- _Instructions to follow_
Look for the string "panel" in the data below, and copy each line that holds it.

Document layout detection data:
---

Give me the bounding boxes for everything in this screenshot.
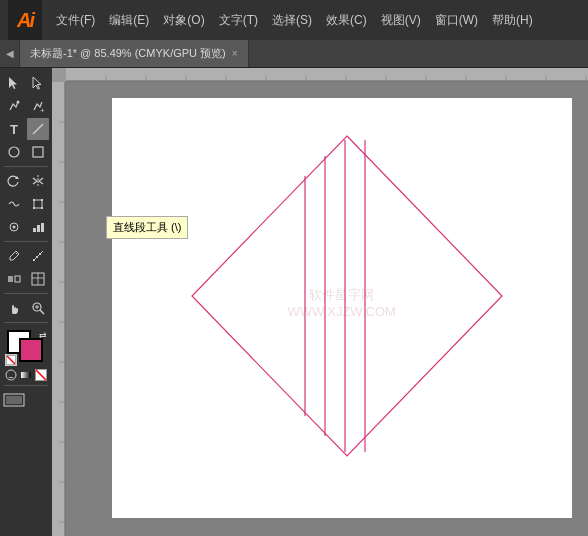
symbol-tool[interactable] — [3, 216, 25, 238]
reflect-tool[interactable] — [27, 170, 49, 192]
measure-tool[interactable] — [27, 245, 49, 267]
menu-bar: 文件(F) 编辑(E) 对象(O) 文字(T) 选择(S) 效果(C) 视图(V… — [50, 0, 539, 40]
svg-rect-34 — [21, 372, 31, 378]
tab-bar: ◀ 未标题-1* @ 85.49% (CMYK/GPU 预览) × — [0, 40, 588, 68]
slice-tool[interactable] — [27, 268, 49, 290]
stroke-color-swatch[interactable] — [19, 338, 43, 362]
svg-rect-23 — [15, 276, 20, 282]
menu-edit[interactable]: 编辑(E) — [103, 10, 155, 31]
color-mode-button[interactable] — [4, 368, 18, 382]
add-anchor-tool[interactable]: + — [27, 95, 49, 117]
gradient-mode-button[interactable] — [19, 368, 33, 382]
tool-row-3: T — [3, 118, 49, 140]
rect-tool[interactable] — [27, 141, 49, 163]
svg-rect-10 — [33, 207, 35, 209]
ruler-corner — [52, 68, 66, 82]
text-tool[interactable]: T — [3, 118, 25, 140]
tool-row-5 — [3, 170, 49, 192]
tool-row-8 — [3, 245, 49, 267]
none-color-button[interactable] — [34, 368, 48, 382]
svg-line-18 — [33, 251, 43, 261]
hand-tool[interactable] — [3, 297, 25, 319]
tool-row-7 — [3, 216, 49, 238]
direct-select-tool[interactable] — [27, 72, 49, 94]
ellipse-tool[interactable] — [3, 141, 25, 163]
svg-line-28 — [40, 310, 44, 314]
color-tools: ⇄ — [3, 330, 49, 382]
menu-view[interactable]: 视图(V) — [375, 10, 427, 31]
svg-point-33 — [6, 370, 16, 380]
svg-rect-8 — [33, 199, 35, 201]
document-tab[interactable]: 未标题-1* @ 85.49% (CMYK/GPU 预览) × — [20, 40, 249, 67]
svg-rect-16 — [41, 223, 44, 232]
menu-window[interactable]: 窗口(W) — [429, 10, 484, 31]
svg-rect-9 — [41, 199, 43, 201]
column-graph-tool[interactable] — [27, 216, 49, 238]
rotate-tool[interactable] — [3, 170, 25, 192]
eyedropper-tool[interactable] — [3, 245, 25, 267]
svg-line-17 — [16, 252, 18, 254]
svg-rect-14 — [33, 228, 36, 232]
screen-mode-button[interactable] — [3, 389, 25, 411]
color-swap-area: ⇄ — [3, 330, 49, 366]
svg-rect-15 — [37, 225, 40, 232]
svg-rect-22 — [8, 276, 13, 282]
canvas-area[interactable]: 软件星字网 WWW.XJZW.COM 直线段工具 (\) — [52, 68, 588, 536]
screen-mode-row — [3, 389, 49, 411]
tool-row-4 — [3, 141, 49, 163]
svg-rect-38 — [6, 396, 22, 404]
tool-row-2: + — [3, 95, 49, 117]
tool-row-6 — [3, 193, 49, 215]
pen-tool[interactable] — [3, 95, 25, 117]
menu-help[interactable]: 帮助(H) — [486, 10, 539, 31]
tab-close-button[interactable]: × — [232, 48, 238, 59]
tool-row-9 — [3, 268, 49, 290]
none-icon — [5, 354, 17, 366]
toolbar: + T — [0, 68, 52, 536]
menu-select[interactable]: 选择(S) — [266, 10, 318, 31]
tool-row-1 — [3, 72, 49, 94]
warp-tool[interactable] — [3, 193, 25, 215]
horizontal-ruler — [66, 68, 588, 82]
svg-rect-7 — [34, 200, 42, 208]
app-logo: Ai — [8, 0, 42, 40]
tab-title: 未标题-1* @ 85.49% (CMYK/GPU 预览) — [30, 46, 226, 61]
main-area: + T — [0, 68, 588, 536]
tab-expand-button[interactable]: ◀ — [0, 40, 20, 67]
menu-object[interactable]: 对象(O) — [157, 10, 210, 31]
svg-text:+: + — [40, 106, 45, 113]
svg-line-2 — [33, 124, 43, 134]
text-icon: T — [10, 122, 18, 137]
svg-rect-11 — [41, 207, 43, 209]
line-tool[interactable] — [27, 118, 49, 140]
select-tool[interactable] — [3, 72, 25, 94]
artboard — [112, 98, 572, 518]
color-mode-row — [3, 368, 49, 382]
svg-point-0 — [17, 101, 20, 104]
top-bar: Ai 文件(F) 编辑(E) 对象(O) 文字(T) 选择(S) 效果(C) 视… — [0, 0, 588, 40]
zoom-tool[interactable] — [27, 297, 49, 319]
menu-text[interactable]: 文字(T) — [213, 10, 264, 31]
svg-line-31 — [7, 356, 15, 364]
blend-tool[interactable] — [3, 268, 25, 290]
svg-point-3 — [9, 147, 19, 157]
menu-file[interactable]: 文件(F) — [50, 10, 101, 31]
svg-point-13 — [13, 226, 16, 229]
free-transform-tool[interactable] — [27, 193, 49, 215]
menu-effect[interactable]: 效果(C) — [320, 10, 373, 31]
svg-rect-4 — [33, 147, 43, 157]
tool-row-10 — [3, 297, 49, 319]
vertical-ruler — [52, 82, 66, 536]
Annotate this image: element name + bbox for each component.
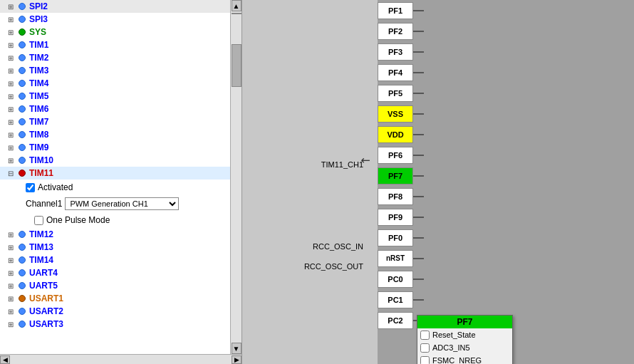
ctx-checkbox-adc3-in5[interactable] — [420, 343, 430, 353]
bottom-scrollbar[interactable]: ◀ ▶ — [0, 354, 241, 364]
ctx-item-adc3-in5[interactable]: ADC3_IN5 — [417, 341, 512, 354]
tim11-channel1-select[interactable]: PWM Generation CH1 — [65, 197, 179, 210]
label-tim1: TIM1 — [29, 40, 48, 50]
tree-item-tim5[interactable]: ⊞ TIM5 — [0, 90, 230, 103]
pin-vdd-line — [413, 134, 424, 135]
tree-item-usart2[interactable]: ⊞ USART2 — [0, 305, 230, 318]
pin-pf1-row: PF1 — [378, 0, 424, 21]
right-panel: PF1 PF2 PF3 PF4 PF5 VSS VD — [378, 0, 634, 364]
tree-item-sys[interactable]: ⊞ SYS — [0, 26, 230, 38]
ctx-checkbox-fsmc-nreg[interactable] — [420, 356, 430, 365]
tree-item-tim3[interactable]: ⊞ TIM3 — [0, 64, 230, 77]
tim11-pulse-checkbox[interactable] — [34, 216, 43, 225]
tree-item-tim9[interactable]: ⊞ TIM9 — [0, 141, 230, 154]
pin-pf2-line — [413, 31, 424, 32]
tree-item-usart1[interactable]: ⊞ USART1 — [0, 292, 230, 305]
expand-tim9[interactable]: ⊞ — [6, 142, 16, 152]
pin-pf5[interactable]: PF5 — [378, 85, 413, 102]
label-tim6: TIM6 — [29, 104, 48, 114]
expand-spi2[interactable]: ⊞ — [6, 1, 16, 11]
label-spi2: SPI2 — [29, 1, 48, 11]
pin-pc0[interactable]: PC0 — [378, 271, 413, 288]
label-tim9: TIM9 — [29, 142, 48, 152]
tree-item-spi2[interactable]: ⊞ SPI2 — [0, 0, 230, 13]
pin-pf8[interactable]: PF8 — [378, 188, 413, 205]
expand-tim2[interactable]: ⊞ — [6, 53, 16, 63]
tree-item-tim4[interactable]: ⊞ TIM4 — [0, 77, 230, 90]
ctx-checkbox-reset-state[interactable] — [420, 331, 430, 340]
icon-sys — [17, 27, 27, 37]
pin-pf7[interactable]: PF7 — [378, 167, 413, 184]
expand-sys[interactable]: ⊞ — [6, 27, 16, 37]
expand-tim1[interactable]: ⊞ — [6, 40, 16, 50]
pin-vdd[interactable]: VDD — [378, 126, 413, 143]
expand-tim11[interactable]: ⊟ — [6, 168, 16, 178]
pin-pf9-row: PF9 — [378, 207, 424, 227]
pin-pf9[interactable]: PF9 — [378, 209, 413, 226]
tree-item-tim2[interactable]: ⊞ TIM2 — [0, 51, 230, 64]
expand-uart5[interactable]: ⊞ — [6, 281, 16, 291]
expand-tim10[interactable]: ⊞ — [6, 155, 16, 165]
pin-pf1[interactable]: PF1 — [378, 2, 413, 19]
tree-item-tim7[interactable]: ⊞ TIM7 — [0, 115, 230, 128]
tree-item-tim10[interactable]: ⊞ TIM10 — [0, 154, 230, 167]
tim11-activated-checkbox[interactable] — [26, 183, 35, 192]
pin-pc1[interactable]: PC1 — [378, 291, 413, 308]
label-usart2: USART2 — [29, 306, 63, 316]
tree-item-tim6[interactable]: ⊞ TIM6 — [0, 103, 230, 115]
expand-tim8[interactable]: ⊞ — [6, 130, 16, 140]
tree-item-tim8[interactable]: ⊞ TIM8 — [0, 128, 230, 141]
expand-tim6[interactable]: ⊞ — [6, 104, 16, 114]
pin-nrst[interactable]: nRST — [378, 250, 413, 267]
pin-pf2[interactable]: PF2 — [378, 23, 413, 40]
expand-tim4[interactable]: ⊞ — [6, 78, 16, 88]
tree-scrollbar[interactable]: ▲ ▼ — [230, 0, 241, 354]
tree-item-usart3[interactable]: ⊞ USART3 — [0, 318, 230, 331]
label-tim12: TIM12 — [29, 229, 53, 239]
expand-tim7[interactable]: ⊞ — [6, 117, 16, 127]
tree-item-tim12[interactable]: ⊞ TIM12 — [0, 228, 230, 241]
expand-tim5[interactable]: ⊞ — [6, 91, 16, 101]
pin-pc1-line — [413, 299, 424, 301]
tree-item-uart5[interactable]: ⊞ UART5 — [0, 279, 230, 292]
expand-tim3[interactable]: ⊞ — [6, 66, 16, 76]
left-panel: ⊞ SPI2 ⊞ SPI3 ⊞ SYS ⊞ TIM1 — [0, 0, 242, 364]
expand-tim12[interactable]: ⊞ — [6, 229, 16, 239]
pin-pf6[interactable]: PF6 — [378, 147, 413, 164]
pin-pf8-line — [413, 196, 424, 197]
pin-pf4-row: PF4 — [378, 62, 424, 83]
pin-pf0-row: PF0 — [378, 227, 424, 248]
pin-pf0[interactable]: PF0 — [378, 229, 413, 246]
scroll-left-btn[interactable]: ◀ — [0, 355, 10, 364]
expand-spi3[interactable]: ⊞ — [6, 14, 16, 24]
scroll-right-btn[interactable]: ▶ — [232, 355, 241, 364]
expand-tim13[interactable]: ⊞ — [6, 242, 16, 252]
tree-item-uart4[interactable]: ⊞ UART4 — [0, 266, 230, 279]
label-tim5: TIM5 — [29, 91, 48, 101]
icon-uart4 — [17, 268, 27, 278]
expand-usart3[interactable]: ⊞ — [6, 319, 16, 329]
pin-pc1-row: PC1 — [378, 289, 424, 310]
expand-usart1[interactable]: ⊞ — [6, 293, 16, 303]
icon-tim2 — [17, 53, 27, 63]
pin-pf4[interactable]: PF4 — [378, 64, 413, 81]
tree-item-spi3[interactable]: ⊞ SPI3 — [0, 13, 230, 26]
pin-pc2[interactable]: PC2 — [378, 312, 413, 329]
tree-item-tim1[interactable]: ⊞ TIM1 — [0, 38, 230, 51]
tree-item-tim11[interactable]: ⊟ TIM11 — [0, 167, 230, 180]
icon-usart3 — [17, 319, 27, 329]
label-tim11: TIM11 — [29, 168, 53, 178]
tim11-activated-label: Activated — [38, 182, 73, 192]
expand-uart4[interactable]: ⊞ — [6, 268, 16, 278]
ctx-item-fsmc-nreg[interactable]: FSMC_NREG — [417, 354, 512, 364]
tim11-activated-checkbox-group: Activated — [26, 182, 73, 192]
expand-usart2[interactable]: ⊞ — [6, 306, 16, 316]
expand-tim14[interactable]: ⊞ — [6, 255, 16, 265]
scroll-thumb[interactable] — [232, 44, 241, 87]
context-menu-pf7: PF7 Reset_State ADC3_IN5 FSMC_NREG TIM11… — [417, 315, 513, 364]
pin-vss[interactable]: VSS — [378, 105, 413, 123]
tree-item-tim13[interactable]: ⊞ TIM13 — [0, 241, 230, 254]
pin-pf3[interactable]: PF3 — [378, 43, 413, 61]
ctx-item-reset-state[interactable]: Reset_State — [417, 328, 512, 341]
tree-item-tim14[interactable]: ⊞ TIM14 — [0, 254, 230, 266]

---

- _Answer for this exercise_
right-panel: PF1 PF2 PF3 PF4 PF5 VSS VD — [378, 0, 634, 364]
left-panel: ⊞ SPI2 ⊞ SPI3 ⊞ SYS ⊞ TIM1 — [0, 0, 242, 364]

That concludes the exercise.